Dr. Ernest Addison, Governor of the Bank of Ghana (BoG), shed light on the recent depreciation of the local currency, the Cedi, against major trading currencies like the Dollar, Pound, and Euro, despite the expansion of the local economy.
According to recent data from the Government Statistician, Professor Samuel Kobina Annim, Ghana’s economy grew by 2.9% in 2023, down from the 3.8% recorded in 2022. The Services sector experienced a contraction of -1.2%, while the Electricity and Construction subsectors saw significant contractions of 10.9% and 9.9% respectively in 2023, leading to a decline in the GDP of Industry. The Agriculture sector grew by 4.0% in 2023, with all subsectors expanding except for Forestry and Logging, which contracted by 5.0%.
In the Services sector, all 12 subsectors experienced growth in 2023. Trade, Repair of Vehicles, Household Goods had the lowest growth rate at 0.3%, while Information and Communication topped the chart with an 18.0% growth rate.

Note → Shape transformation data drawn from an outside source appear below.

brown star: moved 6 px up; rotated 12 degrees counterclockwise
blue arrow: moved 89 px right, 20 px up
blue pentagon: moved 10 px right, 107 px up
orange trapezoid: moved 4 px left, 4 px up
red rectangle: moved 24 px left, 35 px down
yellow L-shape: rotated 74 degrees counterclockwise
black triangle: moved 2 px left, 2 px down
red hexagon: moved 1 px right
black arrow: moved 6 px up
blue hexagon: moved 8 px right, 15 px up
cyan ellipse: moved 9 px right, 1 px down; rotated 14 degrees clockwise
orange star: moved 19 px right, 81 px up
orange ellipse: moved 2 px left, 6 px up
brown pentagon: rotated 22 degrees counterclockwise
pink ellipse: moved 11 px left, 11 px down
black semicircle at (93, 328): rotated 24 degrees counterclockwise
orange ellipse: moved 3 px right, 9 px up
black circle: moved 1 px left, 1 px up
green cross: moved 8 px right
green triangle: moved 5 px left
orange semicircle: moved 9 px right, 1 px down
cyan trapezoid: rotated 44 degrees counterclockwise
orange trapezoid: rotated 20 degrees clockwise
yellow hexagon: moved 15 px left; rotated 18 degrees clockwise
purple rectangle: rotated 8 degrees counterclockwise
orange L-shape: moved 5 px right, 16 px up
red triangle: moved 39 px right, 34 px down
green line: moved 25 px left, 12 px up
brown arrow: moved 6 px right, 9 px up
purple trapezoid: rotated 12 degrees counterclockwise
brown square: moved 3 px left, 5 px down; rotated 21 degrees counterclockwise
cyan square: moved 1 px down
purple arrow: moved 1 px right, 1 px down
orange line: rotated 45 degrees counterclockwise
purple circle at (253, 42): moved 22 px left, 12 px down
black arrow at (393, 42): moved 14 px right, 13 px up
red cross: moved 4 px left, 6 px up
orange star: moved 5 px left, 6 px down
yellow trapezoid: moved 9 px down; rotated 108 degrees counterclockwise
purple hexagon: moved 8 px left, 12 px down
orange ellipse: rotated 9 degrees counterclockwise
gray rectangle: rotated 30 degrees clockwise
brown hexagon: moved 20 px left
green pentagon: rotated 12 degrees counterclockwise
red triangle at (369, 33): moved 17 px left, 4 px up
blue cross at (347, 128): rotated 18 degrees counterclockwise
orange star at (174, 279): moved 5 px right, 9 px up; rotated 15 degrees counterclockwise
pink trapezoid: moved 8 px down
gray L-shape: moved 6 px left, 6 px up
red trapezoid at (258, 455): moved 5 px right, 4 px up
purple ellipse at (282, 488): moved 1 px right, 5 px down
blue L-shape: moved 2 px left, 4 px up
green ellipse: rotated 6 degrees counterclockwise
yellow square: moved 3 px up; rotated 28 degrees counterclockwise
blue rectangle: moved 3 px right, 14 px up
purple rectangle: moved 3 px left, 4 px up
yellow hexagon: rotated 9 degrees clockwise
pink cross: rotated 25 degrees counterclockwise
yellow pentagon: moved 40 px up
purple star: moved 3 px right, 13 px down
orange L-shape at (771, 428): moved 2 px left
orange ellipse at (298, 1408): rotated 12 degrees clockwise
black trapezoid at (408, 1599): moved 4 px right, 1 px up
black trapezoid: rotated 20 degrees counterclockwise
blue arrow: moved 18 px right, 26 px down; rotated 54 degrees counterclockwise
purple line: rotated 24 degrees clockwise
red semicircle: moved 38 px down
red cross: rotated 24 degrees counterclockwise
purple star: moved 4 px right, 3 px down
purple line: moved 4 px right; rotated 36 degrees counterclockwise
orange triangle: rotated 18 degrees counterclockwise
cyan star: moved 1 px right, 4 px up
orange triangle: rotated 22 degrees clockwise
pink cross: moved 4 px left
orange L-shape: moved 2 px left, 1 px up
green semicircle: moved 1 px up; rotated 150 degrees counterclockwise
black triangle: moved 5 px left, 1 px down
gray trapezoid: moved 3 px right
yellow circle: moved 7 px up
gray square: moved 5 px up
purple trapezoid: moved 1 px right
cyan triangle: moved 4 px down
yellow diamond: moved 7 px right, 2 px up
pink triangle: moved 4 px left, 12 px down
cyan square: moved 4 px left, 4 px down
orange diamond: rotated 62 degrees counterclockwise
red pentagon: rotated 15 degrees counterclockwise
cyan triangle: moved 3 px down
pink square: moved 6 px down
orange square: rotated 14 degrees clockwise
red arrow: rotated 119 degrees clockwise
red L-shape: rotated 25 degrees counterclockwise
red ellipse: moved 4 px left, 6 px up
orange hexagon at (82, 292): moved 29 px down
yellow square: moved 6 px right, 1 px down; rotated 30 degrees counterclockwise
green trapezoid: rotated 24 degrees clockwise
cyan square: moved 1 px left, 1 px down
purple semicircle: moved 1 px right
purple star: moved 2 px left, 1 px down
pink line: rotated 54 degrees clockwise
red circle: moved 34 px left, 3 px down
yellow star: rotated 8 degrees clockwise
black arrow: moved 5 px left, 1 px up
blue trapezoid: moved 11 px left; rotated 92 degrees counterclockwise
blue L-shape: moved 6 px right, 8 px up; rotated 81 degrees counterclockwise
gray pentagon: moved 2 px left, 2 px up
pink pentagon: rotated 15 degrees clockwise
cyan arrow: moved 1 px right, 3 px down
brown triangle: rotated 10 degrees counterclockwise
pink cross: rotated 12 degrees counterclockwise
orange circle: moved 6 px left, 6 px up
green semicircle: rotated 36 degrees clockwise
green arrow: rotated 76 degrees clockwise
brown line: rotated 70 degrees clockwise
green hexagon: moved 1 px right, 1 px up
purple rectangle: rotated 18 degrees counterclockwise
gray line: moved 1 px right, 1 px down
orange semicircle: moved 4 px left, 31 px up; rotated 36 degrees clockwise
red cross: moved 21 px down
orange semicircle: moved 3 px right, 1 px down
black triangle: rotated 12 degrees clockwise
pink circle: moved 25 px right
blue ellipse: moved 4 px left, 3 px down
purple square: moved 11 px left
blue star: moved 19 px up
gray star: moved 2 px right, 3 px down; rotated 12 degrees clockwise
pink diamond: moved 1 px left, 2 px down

Addressing concerns about the depreciation of the Cedi despite economic growth at the 117th Monetary Policy Committee Press Conference in Accra, Dr. Ernest Addison explained, “The simple answer is that when the economy grows, there’s increased demand for imports to support it, leading to growth in non-oil imports. This is actually a positive sign indicating a robust economy, albeit putting some pressure on the currency due to increased import demand. It’s important to note that we operate a flexible exchange rate policy, so fluctuations are expected based on market conditions. We should focus more on trends rather than abrupt movements.”
Dr. Addison attributed some of the recent pressures on the foreign exchange market to seasonal factors in February and early March 2024, including the strengthening of the US dollar in international markets and payments for the energy and corporate sectors. Additionally, delays and uncertainties surrounding the second tranche of the cocoa loan inflow and World Bank’s disbursement of Budget Support contributed to these pressures. However, continued inflows from remittances, mining companies, and the Domestic Gold Purchase Programme have helped mitigate these challenges to some extent.